Emmer didn’t explain why he thought Senate Democrats other than Manchin might come to embrace the legislation.
If no agreement is reached, the nation would bump up against its debt ceiling, which is now projected to happen in July, and default on its debts. President Joe Biden has said he is willing to negotiate over the nation’s budget, but wants the debt limit raised independently of those talks, without any conditions, as occurred during the Trump administration.
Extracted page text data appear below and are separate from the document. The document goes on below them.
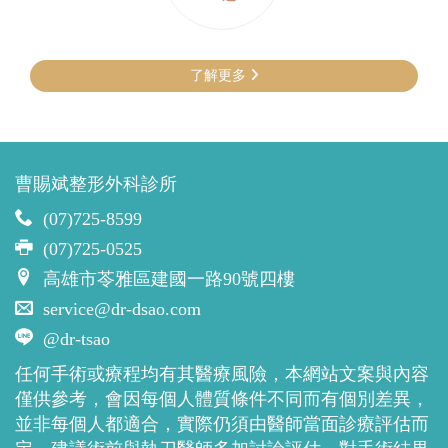
了解更多
曹賜斌整形外科診所
(07)725-8599
(07)725-0525
高雄市苓雅區建國一路90號四樓
service@dr-dsao.com
@dr-tsao
任何手術或療程均有其醫療風險，本網站文案與內容
僅供參考，會因每個人體質條件不同而有個別差異，
並非每個人都適合，實際仍須由醫師當面診療評估而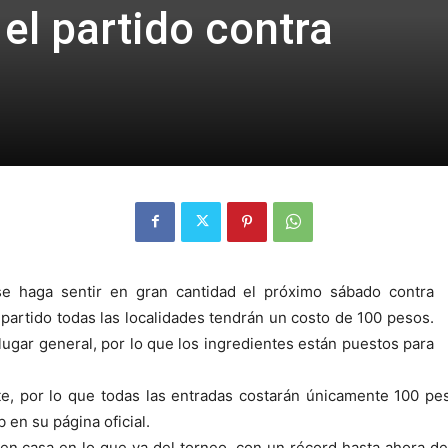
el partido contra
se haga sentir en gran cantidad el próximo sábado contra
 partido todas las localidades tendrán un costo de 100 pesos.
lugar general, por lo que los ingredientes están puestos para
e, por lo que todas las entradas costarán únicamente 100 pe
 en su página oficial.
en casa en lo que va del torneo, con un récord hasta ahora de 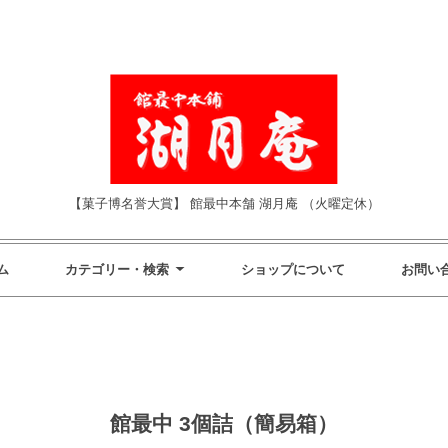
【菓子博名誉大賞】 館最中本舗 湖月庵 （火曜定休）
ム
カテゴリー・検索
ショップについて
お問い
館最中 3個詰（簡易箱）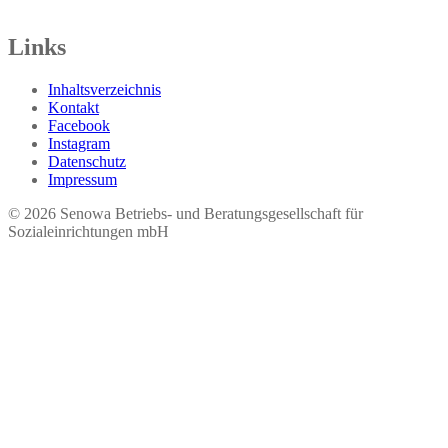
Tel.: 03621 73603-00
Links
Inhaltsverzeichnis
Kontakt
Facebook
Instagram
Datenschutz
Impressum
© 2026 Seno​wa Betriebs- und Beratungsgesellschaft für
Sozialeinrichtungen mbH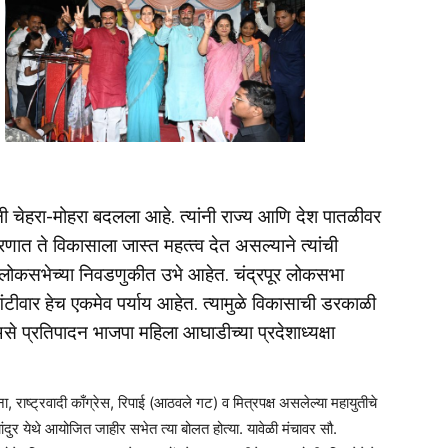
 चेहरा-मोहरा बदलला आहे. त्यांनी राज्य आणि देश पातळीवर
णात ते विकासाला जास्त महत्‍त्व देत असल्याने त्यांची
 लोकसभेच्या निवडणुकीत उभे आहेत. चंद्रपूर लोकसभा
नगंटीवार हेच एकमेव पर्याय आहेत. त्यामुळे विकासाची डरकाळी
े प्रतिपादन भाजपा महिला आघाडीच्या प्रदेशाध्यक्षा
राष्ट्रवादी काँग्रेस, रिपाई (आठवले गट) व मित्रपक्ष असलेल्या महायुतीचे
ांदुर येथे आयोजित जाहीर सभेत त्या बोलत होत्या. यावेळी मंचावर सौ.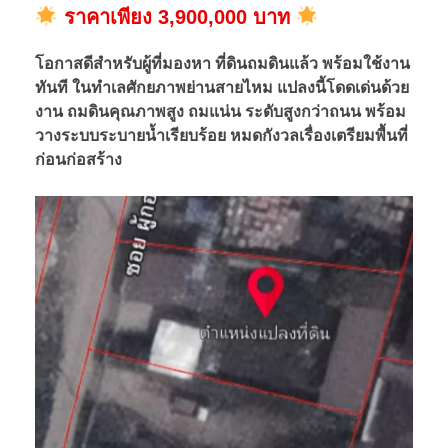
น
ราคาเพียง 3,900,000 บาท
ถ
โอกาสดีสำหรับผู้ที่มองหา ที่ดินถมดินแล้ว พร้อมใช้งาน
ทันที ในทำเลศักยภาพย่านสายไหม แปลงนี้โดดเด่นด้วย
ม
งาน ถมดินคุณภาพสูง ถมแน่น ระดับสูงกว่าถนน พร้อม
วางระบบระบายน้ำเรียบร้อย หมดกังวลเรื่องเตรียมพื้นที่
ก่อนก่อสร้าง
ดิ
น
แ
ล้
ว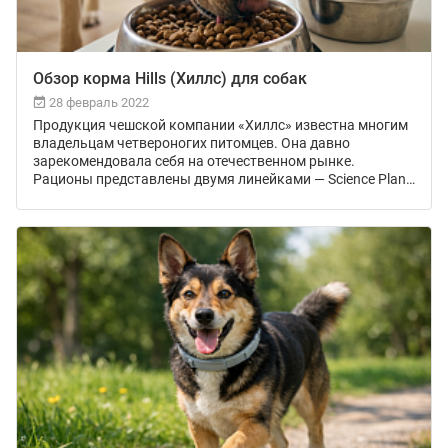
Обзор корма Hills (Хиллс) для собак
28 февраль 2022
Продукция чешской компании «Хиллс» известна многим
владельцам четвероногих питомцев. Она давно
зарекомендовала себя на отечественном рынке.
Рационы представлены двумя линейками — Science Plan
и Prescription Diet. В чем же секрет популярности бренда и
преимущества корма «Хиллс»?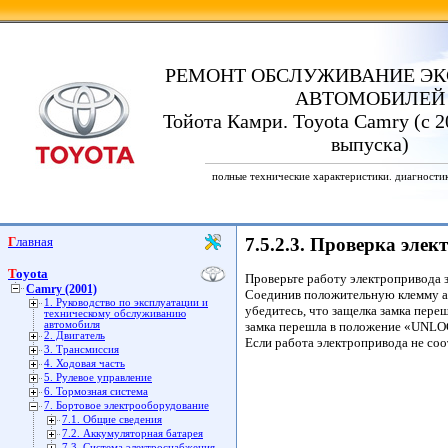
РЕМОНТ ОБСЛУЖИВАНИЕ ЭК
АВТОМОБИЛЕЙ
Тойота Камри. Toyota Camry (с 2
выпуска)
полные технические характеристики. диагности
Главная
7.5.2.3. Проверка элек
Toyota
Проверьте работу электропривода з
Camry (2001)
Соединив положительную клемму ак
1. Руководство по эксплуатации и
убедитесь, что защелка замка пере
техническому обслуживанию
автомобиля
замка перешла в положение «UNLO
2. Двигатель
Если работа электропривода не соо
3. Трансмиссия
4. Ходовая часть
5. Рулевое управление
6. Тормозная система
7. Бортовое электрооборудование
7.1. Общие сведения
7.2. Аккумуляторная батарея
7.3. Система электроснабжения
Most Capitol Hill Democrats have said the same thing.
Emmer said no negotiations are needed: The Senate could simply approve the House GOP bill and Biden could sign it.
“Our recommendation is: We passed it through the House; take it up in the Senate and pass it,” Emmer said.
As he tried to redirect the narrative on the legislation, Emmer also rejected the idea that the bill was built on spending cuts, referring instead to “spending reforms.”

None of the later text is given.